The idea of lying mouth-open, listening to the grinding of metal on enamel, was enough to keep Sylvia Poff away from the dentist.

For 30 years.

“My fear level was so high, I would rather deal with the pain than deal with sitting in that chair,” said the 67-year-old Illahee resident, who popped over-the-counter pain relievers like candy to stave off the agony caused by her decaying teeth.

But a University of Washington study on whether a computer program can help ease patients like Poff of their fears and anxiety is underway. Dr. Peter Ruff, an East Bremerton dentist practicing here since 1977, was one of a handful of dentists contributing to the study to be completed in June.

The familiar request of “open wide” has become an overwhelming demand for many patients, he said.

“The mouth is a very, very vulnerable place,” he said, adding that the dentist’s hands poking and prodding easily “creates an environment of distrust.”

It’s an ironic twist. Dentists say patients like Poff, who fear the drill most, end up needing the greatest amount of work.

“The people that stay away from the dentist because they are afraid, they’re the ones that end up with the real costly and involved procedures,” said Dr. Keith Redd, a Bremerton dentist not involved in the study.

Redd said he sees patients, one he recalled as not having seen a dentist in more than 50 years, who require multiple visits to deal with unbearable amounts of pain for something that could have been prevented with a routine check-up.

According to the website dentalfear.net, between 30 to 40 million Americans are estimated to have enough fear or anxiety that they will avoid the dentist.

The fears have roots in each patient’s history but many stem from negative childhood experiences at the dentist office.

Such was the case for Poff, who credits her anxiety to her first visit to the dentist.

“It stayed with me forever,” she said. “It was traumatizing.”

Eventually the drugs and the determination to avoid the drill weren’t enough and Poff needed relief. At the suggestion of a friend, she reluctantly met with Ruff.

Now Poff, who said she has never visited the same dentist twice, won’t even think about seeing anyone else.

“I would fly across the United states to have him work on my mouth,” she said.

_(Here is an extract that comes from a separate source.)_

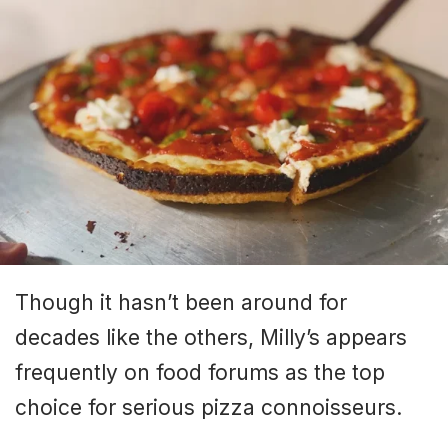
Though it hasn’t been around for
decades like the others, Milly’s appears
frequently on food forums as the top
choice for serious pizza connoisseurs.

The program Ruff shows his patients as part of the study is called CARL, or Computer Assisted Relaxation Learning. Through a series of videos, a viewer is taken through the steps of an oral injection. It intends to make patients more comfortable with the process. Should the program prove successful, the videos could be available online in the next few years.

Redd said despite being one himself, he hated childhood visits to the dentist.

“Several kind of beat me up a little bit,” he said.

The key, Redd said, is creating a positive first-time visit.

“It goes a long ways toward not creating another generation of dental phobics.”

Dr. Lisa Heaton, a clinical psychologist and the study’s project director, said it’s not uncommon for adults to stop seeing a dentist once they’re out on their own. She said women tend to report more fear than men and children comprise the greatest percentage of fearful patients.

She also said there is a range of fear where some are affected more than others.

“There are goers-but-haters, but where it crosses that line into a phobia is when it starts impacting their life,” she said.

One of the biggest concerns fearful patients have, Heaton said, is feeling dominated.

“Control is a huge issue,” she said. “Some feel they have to sit down in the chair and hold on for dear life.”

Fearful patients are invited to meet with Ruff in his private office, away from the sound of drills. There they can discuss their anxieties before beginning any type of procedure.

Once a patient makes it to the chair, Ruff said he is constantly narrating the procedure from beginning to end.

“They need to be in control of the whole thing,” he said.

Some dentists, like Redd, use humor to put patients at ease or give the patients the option of using headphones to listen to music.

Poff said it was Ruff’s concern and consideration that made a world of difference.

“It was his ‘do it little by little’ comment that made me think, ‘this is somebody that is going to work with me.’” she said.